That was literally all it took for me to completely unravel. Out of nowhere, I started to sob uncontrollably. I was so embarrassed but the wave of emotions just took over and I could not help the tears. Despite the regret that he probably felt for asking and once I’d somewhat regained a little composure, he said “I know how that is. I felt that way when I moved away for college.” Somehow that was what I needed to hear. It was ok to feel like I did. I had embarked on an incredible adventure and I truly believe God wanted me to make that move considering all that has followed. Still, I had not walked away from any evils. I loved much about where I was and was sad to see a happy chapter end in spite of the excitement of a new one beginning.
Daniel Tiger sings it well, “Sometimes you feel two feelings at the same time and that’s ok".”
The “Oh. Dang. What have I done?” moment. Think about when you saw the excitement of moving ahead, felt the “yes” feeling in your bones to take off! Then you did so and recognized that the new things won’t be comfortable for a while. When your decidedness to take that brave, exciting chance turns into uncertainty, faith, and unknown, you remember the security of the predictable. You embark on a new journey, then after the enchanting chaos of packing your bags is complete, you look up into the face of risk.. and he’s a BIG BOY. It’s only natural to lean back to what you knew because there’s a greater feeling of control in things in which you are familiar. Remember this:
”Faith is the assurance of things hoped for and the conviction of things not seen.” Hebrews 11:1
It’s so easy for me to try to control things around me to the point of eliminating faith altogether because that feels easier and cozier. There is no loyalty in that mentality as a believer and no chance to learn and grow. Faith is as essential as air and as a human must breathe, so a believer must pursue God in faith despite all of the unknowns faced.

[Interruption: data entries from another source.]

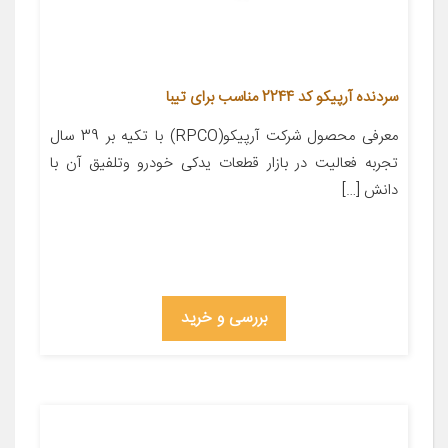
سردنده آرپیکو کد 2244 مناسب برای تیبا
معرفی محصول شرکت آرپیکو(RPCO) با تکیه بر 39 سال
تجربه فعالیت در بازار قطعات یدکی خودرو وتلفیق آن با
دانش […]
بررسی و خرید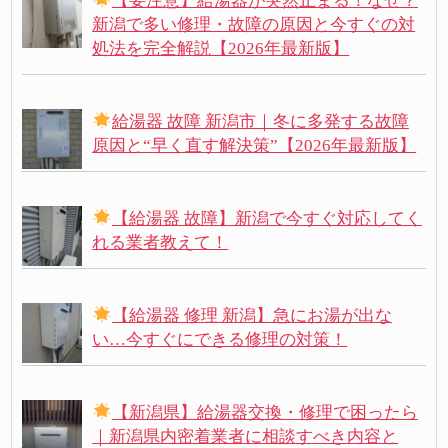
【要注意】給湯器が突然止まる！なぜ？
新潟で多い修理・故障の原因と今すぐの対
処法を完全解説【2026年最新版】
給湯器 故障 新潟市｜冬に多発する故障
原因と“早く直す解決策”【2026年最新版】
【給湯器 故障】新潟で今すぐ対応してく
れる業者教えて！
【給湯器 修理 新潟】急にお湯が出な
い…今すぐにできる修理の対策！
【新潟県】給湯器交換・修理で困ったら
｜新潟県内密着業者に相談すべき内容と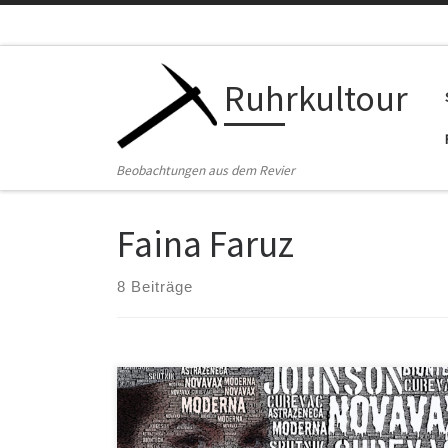
Zum Inhalt springen
Ruhrkultour
Beobachtungen aus dem Revier
Faina Faruz
8 Beiträge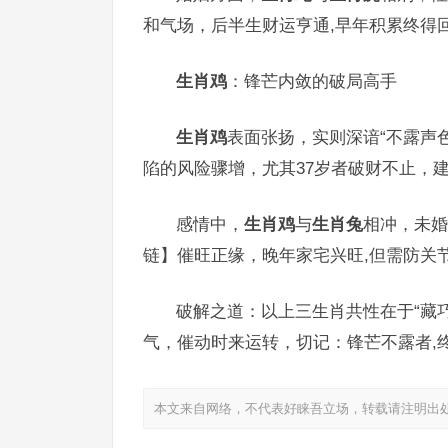
和气场，后半生财运亨通,早年积累终得
生肖鸡
：锋芒内敛的破局高手
生肖鸡
表面张扬，实则深谙“不露声色
陷的风险骤增，尤其37岁者破财不止，
感情中，
生肖鸡
与
生肖兔
相冲，未婚
链】催旺正缘，晚年家宅兴旺,但需防关
破解之道：以上三生肖共性在于“藏
气，催动时来运转，切记：锋芒不露者,
本文来自网络，不代表好睐吾立场，转载请注明出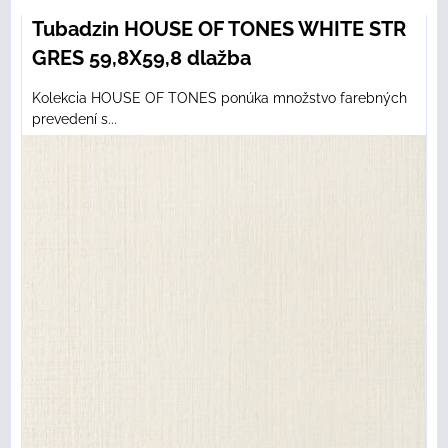
Tubadzin HOUSE OF TONES WHITE STR
GRES 59,8X59,8 dlažba
Kolekcia HOUSE OF TONES ponúka množstvo farebných
prevedení s...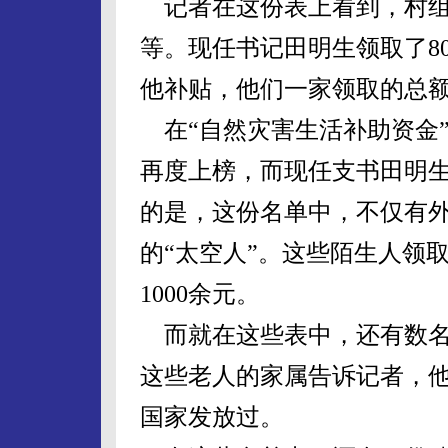
记者在这份表上看到，村组干部
等。现任书记田明生领取了80
他补贴，他们一家领取的总额达
在“自然灾害生活补助资金
再度上榜，而现任支书田明
的是，这份名单中，不仅有
的“太空人”。这些陌生人领
1000余元。
而就在这些表中，还有数名2
这些老人的家属告诉记者，
国家发放过。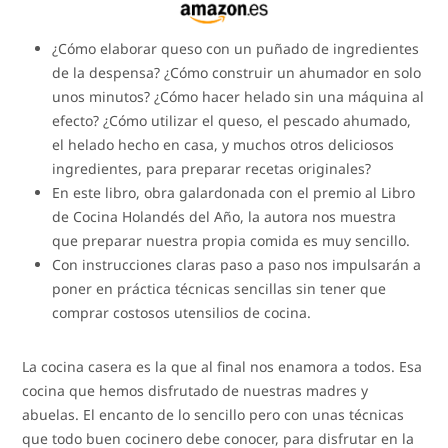
¿Cómo elaborar queso con un puñado de ingredientes
de la despensa? ¿Cómo construir un ahumador en solo
unos minutos? ¿Cómo hacer helado sin una máquina al
efecto? ¿Cómo utilizar el queso, el pescado ahumado,
el helado hecho en casa, y muchos otros deliciosos
ingredientes, para preparar recetas originales?
En este libro, obra galardonada con el premio al Libro
de Cocina Holandés del Año, la autora nos muestra
que preparar nuestra propia comida es muy sencillo.
Con instrucciones claras paso a paso nos impulsarán a
poner en práctica técnicas sencillas sin tener que
comprar costosos utensilios de cocina.
La cocina casera es la que al final nos enamora a todos. Esa
cocina que hemos disfrutado de nuestras madres y
abuelas. El encanto de lo sencillo pero con unas técnicas
que todo buen cocinero debe conocer, para disfrutar en la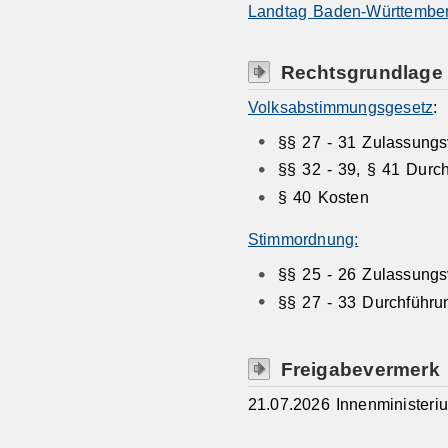
Landtag Baden-Württember
Rechtsgrundlage
Volksabstimmungsgesetz
:
§§ 27 - 31 Zulassungs
§§ 32 - 39, § 41 Durc
§ 40 Kosten
Stimmordnung:
§§ 25 - 26 Zulassungs
§§ 27 - 33 Durchführ
Freigabevermerk
21.07.2026 Innenminister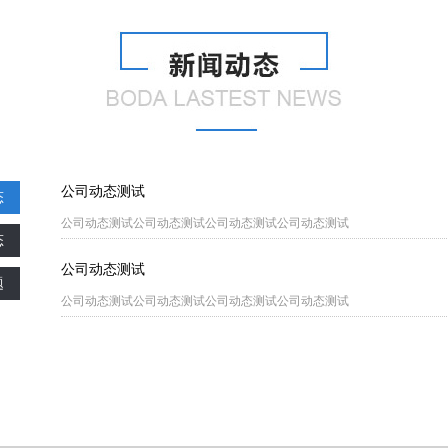
公司动态测试
态
公司动态测试公司动态测试公司动态测试公司动态测试
态
公司动态测试
题
公司动态测试公司动态测试公司动态测试公司动态测试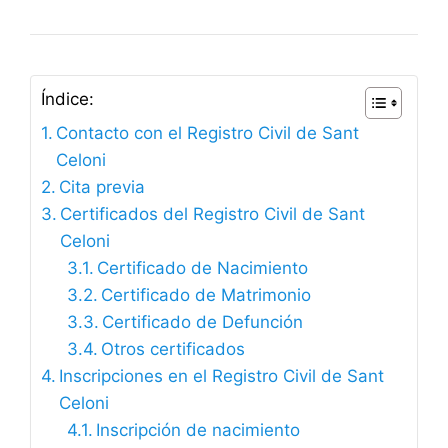
Índice:
Contacto con el Registro Civil de Sant
Celoni
Cita previa
Certificados del Registro Civil de Sant
Celoni
Certificado de Nacimiento
Certificado de Matrimonio
Certificado de Defunción
Otros certificados
Inscripciones en el Registro Civil de Sant
Celoni
Inscripción de nacimiento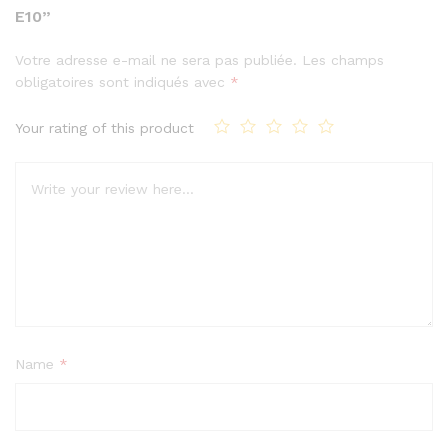
E10”
Votre adresse e-mail ne sera pas publiée.
Les champs
obligatoires sont indiqués avec
*
Your rating of this product
Name
*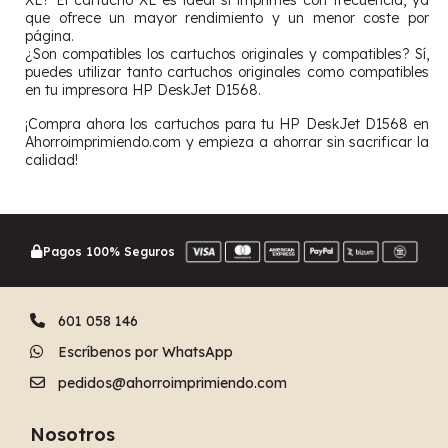
XL? El cartucho XL es ideal si imprimes con frecuencia, ya
que ofrece un mayor rendimiento y un menor coste por
página.
¿Son compatibles los cartuchos originales y compatibles? Sí,
puedes utilizar tanto cartuchos originales como compatibles
en tu impresora HP DeskJet D1568.
¡Compra ahora los cartuchos para tu HP DeskJet D1568 en
Ahorroimprimiendo.com y empieza a ahorrar sin sacrificar la
calidad!
Pagos 100% Seguros
601 058 146
Escríbenos por WhatsApp
pedidos@ahorroimprimiendo.com
Nosotros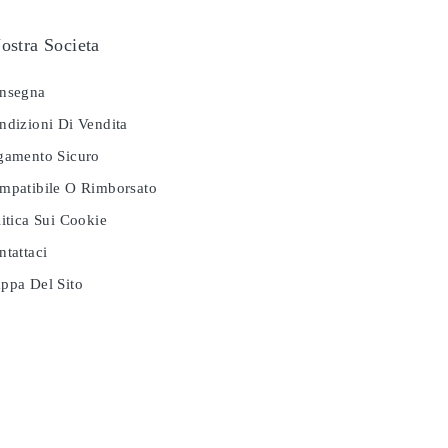
ostra Societa
nsegna
dizioni Di Vendita
amento Sicuro
patibile O Rimborsato
itica Sui Cookie
tattaci
pa Del Sito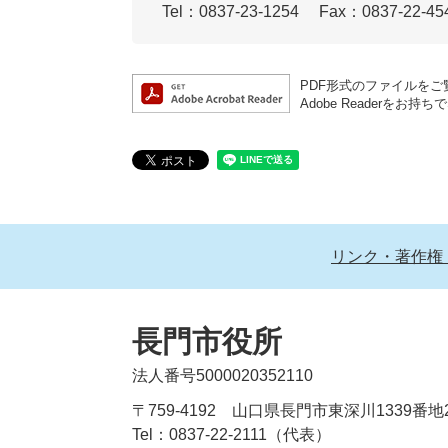
Tel：0837-23-1254
Fax：0837-22-45
PDF形式のファイルをご覧
Adobe Reader
リンク・著作権
長門市役所
法人番号5000020352110
〒759-4192 山口県長門市東深川1339番地
Tel：0837-22-2111（代表）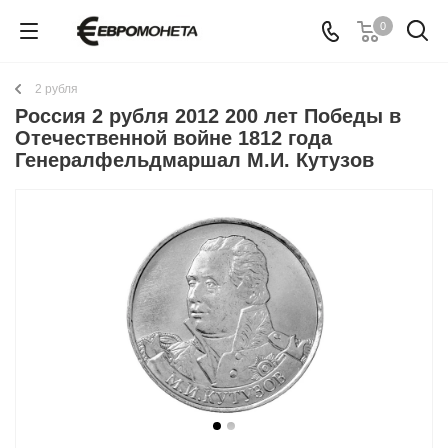
0
2 рубля
Россия 2 рубля 2012 200 лет Победы в
Отечественной войне 1812 года
Генералфельдмаршал М.И. Кутузов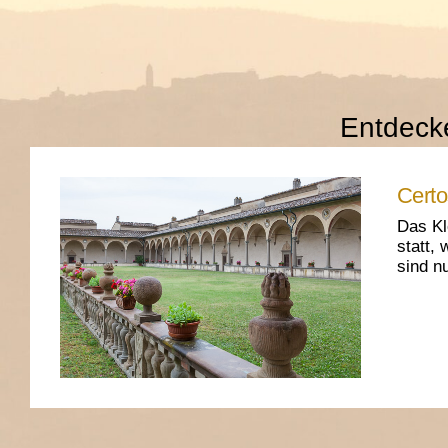
Entdecke
Certo
Das Kl
statt,
sind n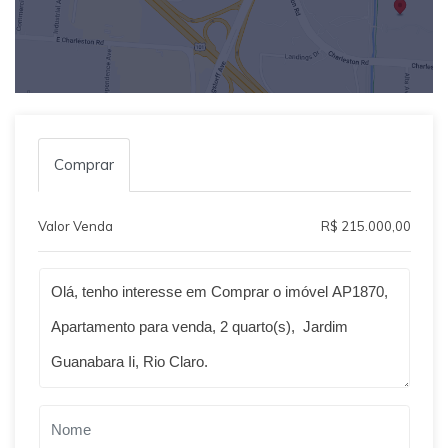
Comprar
Valor Venda
R$ 215.000,00
Qual o melhor dia e horário pra você?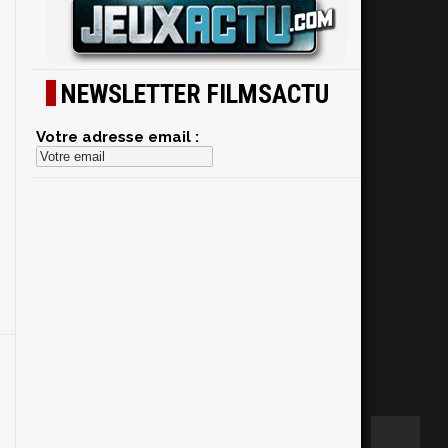
s
s
NEWSLETTER FILMSACTU
n
a
Votre adresse email :
e
,
)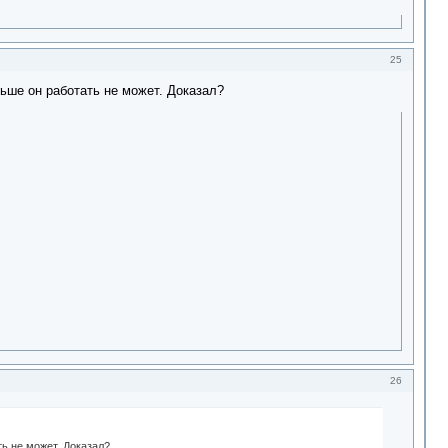
25
льше он работать не может. Доказал?
26
ть не может. Доказал?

How exactly do you discern between sensing a new or resurrected calling versus being discontent and bored with the state of things in your life? When is it time to change one’s entire life and when is it time to change one’s attitude? Sometimes, I’ll admit, an attitude shift is far more challenging than moving, getting a new job, finding a new friend group, and all the things because we like our own way and can be relentless to get it. Ultimately, the answer will require heavy prayer and reflection. We must look past all of the feelings into unfleeting truth.
What is it you intend to pursue or receive when facing a big decision? Are you avoiding a conflict of some sort? Do you feel lonely? Are you searching for opportunities to grow as a believer or as an individual but are stagnant and without the discipleship that you need to be accountable? Do you need work? Ironically, are you trying to AVOID change? Who will gain glory from the decision? Will the change generate blessings for you AND others?
These are all important questions to consider as you pray through a change in your life. While God can certainly rip you from one season into another quite abruptly, I’d encourage you to spend some time working through them before making a rash decision in the face of a temporary emotional charge.
This could tie into the previous segment but are you having any fun in your days? I tend to be a “Martha type”. You know what I mean? I love being busy and can find it soothing and frustrating all at once. It can just as easily be my favorite distraction from dealing with something. Work and play both have a healthy place in our lives and I am learning more and more to count fun as an essential part of life. So when the burnouts come, consider doing something fun to reset your mind!
“Goodness, I don’t even know what I enjoy anymore.”, some may say. That’s ok. Fun may be something you need to practice a little. Try new things and find new adventures and hobbies!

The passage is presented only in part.